Jose's Linear Algebra Times 1
Across
- 4. Difference between observed and estimated values in numerical problems.
- 5. Largest absolute value of the eigenvalues of a matrix.
- 7. Resistance of numerical algorithms to errors during computations.
- 10. A measure of the size or magnitude of a matrix (e.g., Frobenius norm, spectral norm).
- 14. Process of converting vectors into orthogonal vectors, e.g., Gram-Schmidt.
- 16. Method for solving linear systems by transforming the matrix into an upper triangular form.
- 17. An iterative algorithm to solve symmetric positive definite systems.
- 20. A matrix classified as positive or negative definite/semidefinite.
- 21. Matrix with all zeros above or below its diagonal (upper/lower triangular).

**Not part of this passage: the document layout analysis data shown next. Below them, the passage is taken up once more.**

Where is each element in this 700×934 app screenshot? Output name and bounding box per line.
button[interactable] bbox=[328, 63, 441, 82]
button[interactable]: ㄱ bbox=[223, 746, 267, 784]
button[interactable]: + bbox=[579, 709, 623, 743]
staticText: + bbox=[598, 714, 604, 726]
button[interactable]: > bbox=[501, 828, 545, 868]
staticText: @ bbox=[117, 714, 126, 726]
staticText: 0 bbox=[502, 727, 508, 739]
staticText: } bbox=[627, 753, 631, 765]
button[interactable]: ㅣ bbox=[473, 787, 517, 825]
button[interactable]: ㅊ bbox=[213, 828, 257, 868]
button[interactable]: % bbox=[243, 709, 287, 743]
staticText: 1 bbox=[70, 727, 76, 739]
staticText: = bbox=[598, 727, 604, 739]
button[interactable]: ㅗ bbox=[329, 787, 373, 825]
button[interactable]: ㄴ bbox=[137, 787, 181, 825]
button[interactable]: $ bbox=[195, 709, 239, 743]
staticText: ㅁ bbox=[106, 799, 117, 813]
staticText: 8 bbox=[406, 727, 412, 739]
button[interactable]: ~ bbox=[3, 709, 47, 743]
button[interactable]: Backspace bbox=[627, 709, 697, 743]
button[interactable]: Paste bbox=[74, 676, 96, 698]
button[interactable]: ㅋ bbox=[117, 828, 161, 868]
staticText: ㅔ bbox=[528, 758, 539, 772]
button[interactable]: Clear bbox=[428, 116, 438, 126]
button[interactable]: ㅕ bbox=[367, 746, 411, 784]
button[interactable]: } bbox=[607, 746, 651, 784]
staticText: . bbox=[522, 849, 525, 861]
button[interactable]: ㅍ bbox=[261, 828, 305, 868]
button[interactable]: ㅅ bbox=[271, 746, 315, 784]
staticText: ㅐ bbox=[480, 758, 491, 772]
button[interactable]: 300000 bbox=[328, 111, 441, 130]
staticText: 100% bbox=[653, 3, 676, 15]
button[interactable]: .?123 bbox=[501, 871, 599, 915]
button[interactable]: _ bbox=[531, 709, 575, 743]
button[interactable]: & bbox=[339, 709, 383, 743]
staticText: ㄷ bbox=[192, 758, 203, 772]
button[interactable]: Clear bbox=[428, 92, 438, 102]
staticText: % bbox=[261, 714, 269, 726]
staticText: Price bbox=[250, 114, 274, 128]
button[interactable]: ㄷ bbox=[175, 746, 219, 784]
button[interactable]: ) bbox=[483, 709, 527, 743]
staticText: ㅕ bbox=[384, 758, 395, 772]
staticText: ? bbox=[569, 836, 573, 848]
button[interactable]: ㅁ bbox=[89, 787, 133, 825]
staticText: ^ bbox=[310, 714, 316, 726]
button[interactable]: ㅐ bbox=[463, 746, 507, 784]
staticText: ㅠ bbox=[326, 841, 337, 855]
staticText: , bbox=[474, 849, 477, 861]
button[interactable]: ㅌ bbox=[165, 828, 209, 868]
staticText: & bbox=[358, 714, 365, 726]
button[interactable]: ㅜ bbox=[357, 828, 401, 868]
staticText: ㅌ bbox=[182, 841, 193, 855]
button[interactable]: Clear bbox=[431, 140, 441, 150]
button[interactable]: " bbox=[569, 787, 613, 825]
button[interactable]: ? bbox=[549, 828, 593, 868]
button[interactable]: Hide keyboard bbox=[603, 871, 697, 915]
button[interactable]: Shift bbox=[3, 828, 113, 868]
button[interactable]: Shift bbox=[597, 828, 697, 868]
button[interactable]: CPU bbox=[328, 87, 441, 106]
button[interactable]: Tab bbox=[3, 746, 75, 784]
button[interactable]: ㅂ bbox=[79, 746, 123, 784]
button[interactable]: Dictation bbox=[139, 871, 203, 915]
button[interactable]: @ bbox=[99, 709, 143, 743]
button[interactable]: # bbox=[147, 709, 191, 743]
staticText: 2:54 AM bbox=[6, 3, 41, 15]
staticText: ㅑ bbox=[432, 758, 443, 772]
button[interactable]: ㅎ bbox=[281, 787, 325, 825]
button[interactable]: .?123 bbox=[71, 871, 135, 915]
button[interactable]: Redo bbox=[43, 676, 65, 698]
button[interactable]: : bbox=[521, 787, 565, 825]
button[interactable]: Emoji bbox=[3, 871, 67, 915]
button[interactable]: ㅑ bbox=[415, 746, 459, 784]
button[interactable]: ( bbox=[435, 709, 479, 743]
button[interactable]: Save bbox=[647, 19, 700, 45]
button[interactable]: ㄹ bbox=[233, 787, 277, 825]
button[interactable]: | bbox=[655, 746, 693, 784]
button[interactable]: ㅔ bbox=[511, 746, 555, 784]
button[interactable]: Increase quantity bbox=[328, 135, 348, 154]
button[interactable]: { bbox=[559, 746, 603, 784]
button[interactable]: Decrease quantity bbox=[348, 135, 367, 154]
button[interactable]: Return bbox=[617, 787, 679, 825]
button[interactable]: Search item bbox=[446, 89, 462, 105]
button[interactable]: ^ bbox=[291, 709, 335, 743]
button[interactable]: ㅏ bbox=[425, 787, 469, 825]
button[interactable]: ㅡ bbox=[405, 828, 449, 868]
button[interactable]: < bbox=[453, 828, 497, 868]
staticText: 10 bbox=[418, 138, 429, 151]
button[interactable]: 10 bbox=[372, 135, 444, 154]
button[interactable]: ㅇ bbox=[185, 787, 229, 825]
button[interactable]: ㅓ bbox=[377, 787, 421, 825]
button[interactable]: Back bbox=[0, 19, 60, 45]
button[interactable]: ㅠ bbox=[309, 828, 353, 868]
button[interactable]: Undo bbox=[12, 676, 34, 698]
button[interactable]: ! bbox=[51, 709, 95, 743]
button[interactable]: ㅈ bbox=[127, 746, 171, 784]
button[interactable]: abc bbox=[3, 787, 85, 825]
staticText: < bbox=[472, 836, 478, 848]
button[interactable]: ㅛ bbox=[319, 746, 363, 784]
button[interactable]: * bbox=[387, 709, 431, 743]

- 22. A system where most elements in the coefficient matrix are zero, allowing specialized solving methods.
- 23. A matrix divided into smaller submatrices for operations like block multiplication.
- 24. Symmetric matrix with all positive eigenvalues.
Down
- 1. A measure of the magnitude of a vector (e.g., L1 norm, L2 norm, infinity norm).
- 2. A matrix with a high condition number, indicating numerical instability.
- 3. Measure of how much the solution to a problem changes with changes in input.
- 6. Error caused by approximating real numbers in finite precision arithmetic.
- 8. A matrix where AA^T = A^T A
- 9. Study of changes in solutions of equations or eigenvalues when the problem is slightly altered.
- 11. Sensitivity of solutions to small changes in the coefficients of a system of equations.
- 12. Decomposition of A into lower triangular L and upper triangular U matrices.
- 13. Generalized inverse of a matrix, often computed using SVD.
- 15. Rearranging rows or columns during Gaussian elimination to enhance numerical stability.
- 18. Reducing a matrix's size by eliminating a known eigenvalue and eigenvector.
- 19. Factorization of a positive definite matrix into LL^T, where L is lower triangular.